When Does Maritime Law Apply?

Perhaps most obviously, maritime law applies to events that occur on high seas—in other words, accidents that happen beyond the territorial waters of any country. Furthermore, maritime law applies to the territorial sea, which are waters within 12 miles of the shore.

However, the law’s applicability becomes less clear further inland. Early in the United States’ history, maritime law did not apply to incidents that occurred within the “body of the country” and therefore excluded incidents involving the Great Lakes and nontidal inland waterways. However, throughout the 19th century, this exclusion eroded away.

Maritime law is now applied to “navigable waters.” A waterway is deemed navigable if by itself, or by uniting with other waters, it can serve as a “continued highway over which commerce is or may be carried on with other States or foreign countries.” Consequently, if a body of water is completely landlocked within a single state, then it is not navigable for purposes of admiralty jurisdiction.

However, a body of water doesn’t need to flow between states to be deemed navigable. A body of water may be deemed navigable if it is a link in a chain of bodies of water that can be used to service interstate commerce. Ultimately, the test is that the commerce of one state must be capable of being carried into another state or a foreign country. Once this test has been passed, it is likely that maritime law will be applicable, even if it is a recreational vessel.

Incidents That Require Texas Maritime Accident Attorneys

Houston maritime injury attorneys exist to help injured seamen or dock workers get the compensation they need to recover from serious injuries and afford long-term medical costs that occurred offshore. That includes any accidents that occur on "navigable waters" (rivers and ocean) and in harbors or docks.

Our maritime lawyers have represented clients who were injured in:

One notable aspect of maritime accidents is that they're often devastating. Offshore oil rig explosions cause significant damages, vessel collisions are frequently catastrophic, and oil platforms can unfairly change the lives of workers. Maritime lawyers fight to help workers recover the compensation they deserve, whether they're suffering after a major explosion or have injuries caused by unsafe working conditions.

Our maritime attorneys represented more crew members of the Deepwater Horizon and the El Faro than any other law firm. We not only understand maritime law but the practices and culture of maritime employers. Speak with us to discuss your case so we can go over your legal and financial options.

The Basics of Maritime Law

Maritime law is derived from many sources: federal statutes and general maritime law being two of the most prominent. These sources provide some of the maritime doctrines that are commonly used in cases involving vessels and their passengers and crew.

Maritime law sets forth many of the basic legal tenets associated with the sea and seamen, including:

  • Seaman’s Right to Maintenance and Cure: Maintenance and cure are benefits that an injured seaman receives from an employer during the course of recovery. Maintenance includes such expenses as the seaman’s rent or mortgage, utilities, property taxes, homeowner’s insurance, and food. Cure is similar to workers’ compensation benefits for land-based employees; it covers costs related to medical treatment for the work-related injury. A seaman is someone who is a captain or crew member aboard a vessel in navigation. Also similar to worker’s compensation, Maintenance and cure does not require that the seaman prove any fault for their injury—the employer is required to pay.

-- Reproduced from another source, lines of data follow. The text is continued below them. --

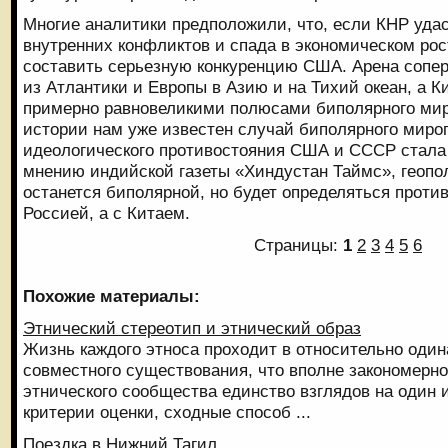
Многие аналитики предположили, что, если КНР уда
внутренних конфликтов и спада в экономическом рос
составить серьезную конкуренцию США. Арена сопе
из Атлантики и Европы в Азию и на Тихий океан, а 
примерно равновеликими полюсами биполярного мир
истории нам уже известен случай биполярного миро
идеологического противостояния США и СССР стала 
мнению индийской газеты «Хиндустан Таймс», геопо
останется биполярной, но будет определяться прот
Россией, а с Китаем.
Страницы:
1
2
3
4
5
6
Похожие материалы:
Этнический стереотип и этнический образ
Жизнь каждого этноса проходит в относительно оди
совместного существования, что вполне закономерно
этнического сообщества единство взглядов на один 
критерии оценки, сходные способ ...
Поездка в Нижний Тагил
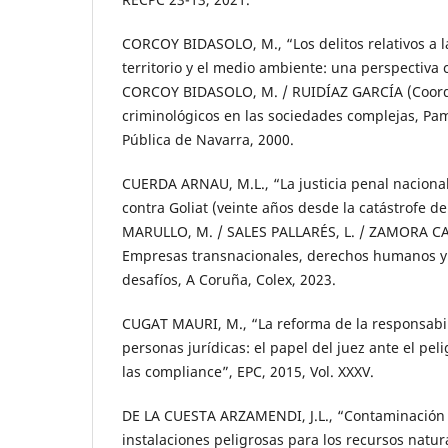
CORCOY BIDASOLO, M., “Los delitos relativos a l
territorio y el medio ambiente: una perspectiva 
CORCOY BIDASOLO, M. / RUIDÍAZ GARCÍA (Coord
criminológicos en las sociedades complejas, Pa
Pública de Navarra, 2000.
CUERDA ARNAU, M.L., “La justicia penal nacional 
contra Goliat (veinte años desde la catástrofe d
MARULLO, M. / SALES PALLARÉS, L. / ZAMORA CABO
Empresas transnacionales, derechos humanos y 
desafíos, A Coruña, Colex, 2023.
CUGAT MAURI, M., “La reforma de la responsabil
personas jurídicas: el papel del juez ante el peli
las compliance”, EPC, 2015, Vol. XXXV.
DE LA CUESTA ARZAMENDI, J.L., “Contaminación 
instalaciones peligrosas para los recursos natura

  • The Jones Act: The Jones Act is a federal law that gives seamen a statutory right to sue their employer for personal injury damages. However, a seaman must spend at least 30% of their time working on a vessel to qualify for the Jones Act. Not only does the Jones Act provide the seaman a statutory right to sue their employer, it also eases the burden of proof needed to prove causation between the employer’s negligence and the seaman’s injury; under the Jones Act, the employer’s negligence only needs to play a part in the seaman’s injury rather than being a proximate cause. The Jones Act also incorporates aspects of the Federal Employment Liability Act. In particular, claims filed in state court under the Jones Act are not removable to federal court.

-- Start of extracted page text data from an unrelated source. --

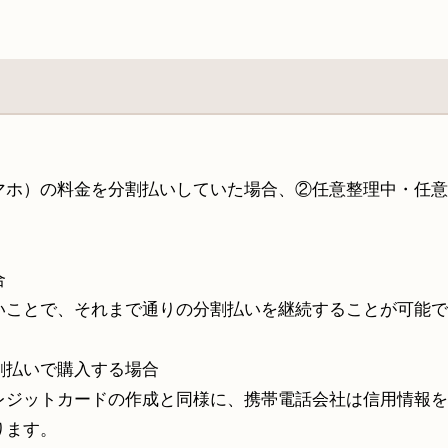
マホ）の料金を分割払いしていた場合、②任意整理中・任意
合
いことで、それまで通りの分割払いを継続することが可能で
割払いで購入する場合
レジットカードの作成と同様に、携帯電話会社は信用情報を
ります。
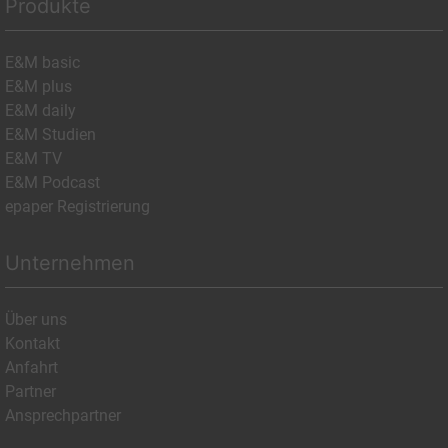
Produkte
E&M basic
E&M plus
E&M daily
E&M Studien
E&M TV
E&M Podcast
epaper Registrierung
Unternehmen
Über uns
Kontakt
Anfahrt
Partner
Ansprechpartner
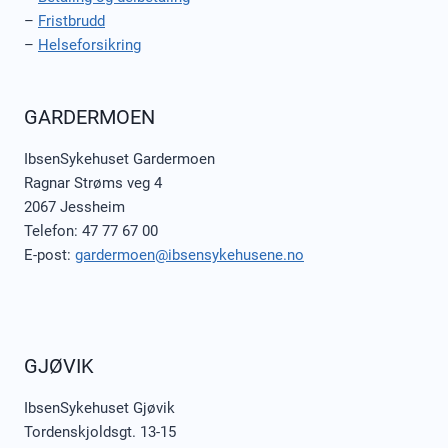
–
Fristbrudd
–
Helseforsikring
GARDERMOEN
IbsenSykehuset Gardermoen
Ragnar Strøms veg 4
2067 Jessheim
Telefon: 47 77 67 00
E-post:
gardermoen@ibsensykehusene.no
GJØVIK
IbsenSykehuset Gjøvik
Tordenskjoldsgt. 13-15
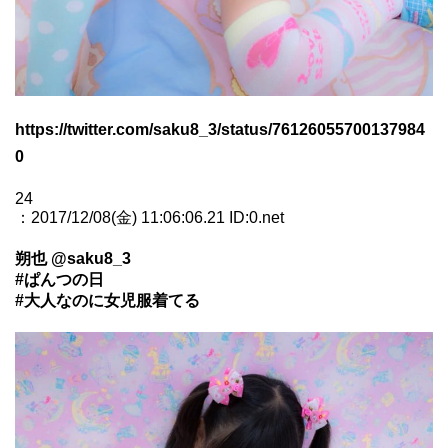
https://twitter.com/saku8_3/status/76126055700137984
0
24
：2017/12/08(金) 11:06:06.21 ID:0.net
朔也 @saku8_3
#ぱんつの日
#大人なのに女児服着てる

  • The Death on High Seas Act: When the death of an individual is caused by a wrongful act or neglect occurring on the high seas, the Death on High Seas Act guarantees that a personal representative of the decedent can bring a claim.

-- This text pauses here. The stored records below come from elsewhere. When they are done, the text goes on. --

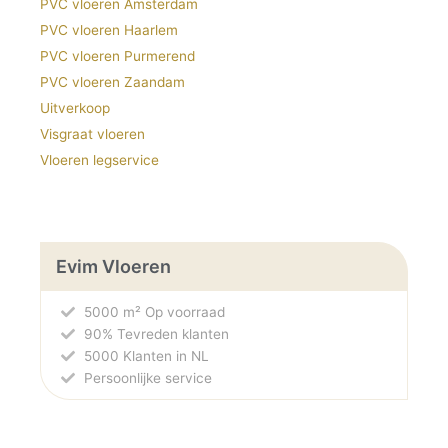
PVC vloeren Amsterdam
PVC vloeren Haarlem
PVC vloeren Purmerend
PVC vloeren Zaandam
Uitverkoop
Visgraat vloeren
Vloeren legservice
Evim Vloeren
5000 m² Op voorraad
90% Tevreden klanten
5000 Klanten in NL
Persoonlijke service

  • The Saving to Suitors Clause: Federal law establishes exclusive jurisdiction for admiralty and maritime cases in the federal district courts absent any language indicating the contrary within a statutorily created right, such as the Jones Act. However, the “saving to suitors” clause reserves any non-admiralty remedies that may be available to an individual. An example of an admiralty remedy is a suit in which the claim is brought against the ship.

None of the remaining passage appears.